Franz Nowak

About

I am a PhD student of Computer Science and Natural Language Processing at ETH Zürich, working at rycolab with Ryan Cotterell. I did my undergraduate in Computer Science at Cambridge followed by two years working in the software industry, before returing to ETH for a masters degree and PhD.

In my research I mainly focus on using formal languages and computation theory to explore the capabilities of different LLM architectures.

Interests

Formal language theory applied to neural LMs (e.g. showing that transformers can recognize palindromes)
Biologically inspired machine learning (like predictive coding)

Collaborations

I am currently looking for motivated masters students who would like to work on formal expressivity of neural sequence models. If you are interested, send me an email!

News

Jul 2025 - Tutorial talk at ICML 2025: The Underlying Logic of Language Models: Structural Decomposition.
June 2025 - Paper accepted at ACL 2025 in Vienna: The Harmonic Structure of Information Contours
Oct 2024 - Two papers accepted at EMNLP 2024 in Miami: Prediciting Surprisal Contours in Long-form Discourse and An L* Algorithm for Deterministic Weighted Regular Languages
Sep 2024 - AICoffeeBreak interview about Turing completeness of neural language models
Aug 2024 - ACL 2024 Tutorial on the Representational Capacity of Neural Language Models
May 2024 - Two papers accepted at ACL 2024 in Bangkok: On the Representational Capacity of Neural Language Models with Chain-of-Thought Reasoning and What Languages are Easy to Language-Model?
Mar 2024 - Paper accepted at NAACL 2024 in Mexico City: Lower Bounds on the Expressivity of Recurrent Neural Language Models

Preprints

Bridging Expressivity and Scalability with Adaptive Unitary SSMs Arxiv Preprint. Arjun Karuvally, Franz Nowak, Anderson T Keller, Carmen Amo Alonso, Terrence J Sejnowski, Hava T Siegelmann.

Selected Publications

On the Representational Capacity of Neural Language Models with Chain-of-Thought Reasoning

ACL 2024
Franz Nowak*, Anej Svete*, Alexandra Butoi, and Ryan Cotterell

Large Language Models (LLM) have been shown to be better at logical reasoning when allowed to output additional tokens. This is known as Chain-of-Thought (CoT) reasoning.

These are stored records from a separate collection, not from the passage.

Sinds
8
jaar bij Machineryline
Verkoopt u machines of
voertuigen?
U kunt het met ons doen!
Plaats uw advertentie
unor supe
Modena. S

We investigate formally how much more powerful Transformer and RNN language models get when doing CoT reasoning compared to real-time generation. We find that Transformers and RNNs with fixed precision can simulate probabilistic FSAs, while with unbounded precision they are able to simulate probabilistic Turing machines.

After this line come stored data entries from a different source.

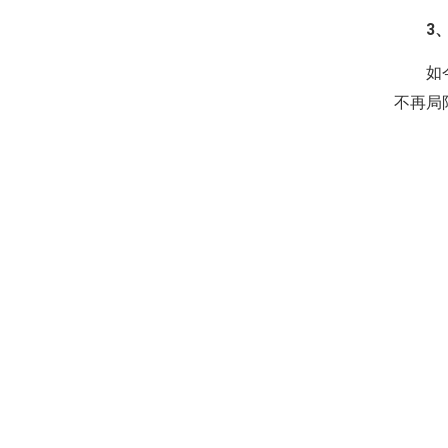
3
如
不再局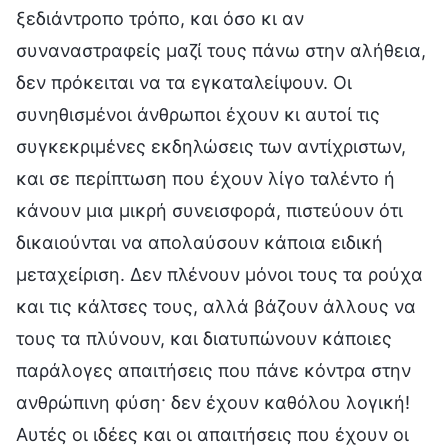
ξεδιάντροπο τρόπο, και όσο κι αν
συναναστραφείς μαζί τους πάνω στην αλήθεια,
δεν πρόκειται να τα εγκαταλείψουν. Οι
συνηθισμένοι άνθρωποι έχουν κι αυτοί τις
συγκεκριμένες εκδηλώσεις των αντίχριστων,
και σε περίπτωση που έχουν λίγο ταλέντο ή
κάνουν μια μικρή συνεισφορά, πιστεύουν ότι
δικαιούνται να απολαύσουν κάποια ειδική
μεταχείριση. Δεν πλένουν μόνοι τους τα ρούχα
και τις κάλτσες τους, αλλά βάζουν άλλους να
τους τα πλύνουν, και διατυπώνουν κάποιες
παράλογες απαιτήσεις που πάνε κόντρα στην
ανθρώπινη φύση· δεν έχουν καθόλου λογική!
Αυτές οι ιδέες και οι απαιτήσεις που έχουν οι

Lower Bounds on the Expressivity of Recurrent Neural Language Models

NAACL 2024
Anej Svete*, Franz Nowak*, Anisha Mohamed Sahabdeen, and Ryan Cotterell

Recurrent Neural Networks (RNNs) are more expressive than Transformers as they can keep state over arbitrarily long sequences. This means RNNs, unlike Transformers, can simulate non-deterministic probabilistic finite-state automata (PFSAs) in real time. We show this by construction, providing the weights required for PFSAs to be encoded in an RNN language model.

On the Representational Capacity of Recurrent Neural Language Models

EMNLP 2023
Franz Nowak, Anej Svete, Li Du, and Ryan Cotterell

RNN language models are starting to make a comeback in NLP, showing performance equaling that of Transformers. In this work, we investigate the types of language distributions that can be expressed by RNN language models. We find that when allowed additional empty tokens, RNNs can simulate a certain type of probabilistic Turing machine, while without, their expressivity is upper bounded by real-time probabilistic Turing machines.

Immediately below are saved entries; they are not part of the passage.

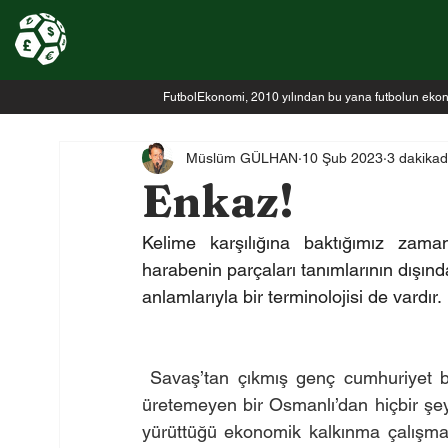
FutbolEkonomi, 2010 yılından bu yana futbolun ekonomi
Müslüm GÜLHAN
10 Şub 2023
3 dakika
Enkaz!
Kelime karşılığına baktığımız zaman:
harabenin parçaları tanımlarının dışın
anlamlarıyla bir terminolojisi de vardır.
Savaş’tan çıkmış genç cumhuriyet bi
üretemeyen bir Osmanlı’dan hiçbir şey 
yürüttüğü ekonomik kalkınma çalışmal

A Fast Algorithm for Computing Prefix Probabilities

ACL 2023
Franz Nowak and Ryan Cotterell

The first language models were based on prefix-parsing Probabilistic Context-Free Grammars (PCFGs). The classic algorithm for this task is based on the famous CKY-Algorithm. However, it is not optimally efficient with respect to the grammar size. This paper proposes a speedup of this classic algorithm, resulting in better asymptotic complexity in terms of the size of the grammar.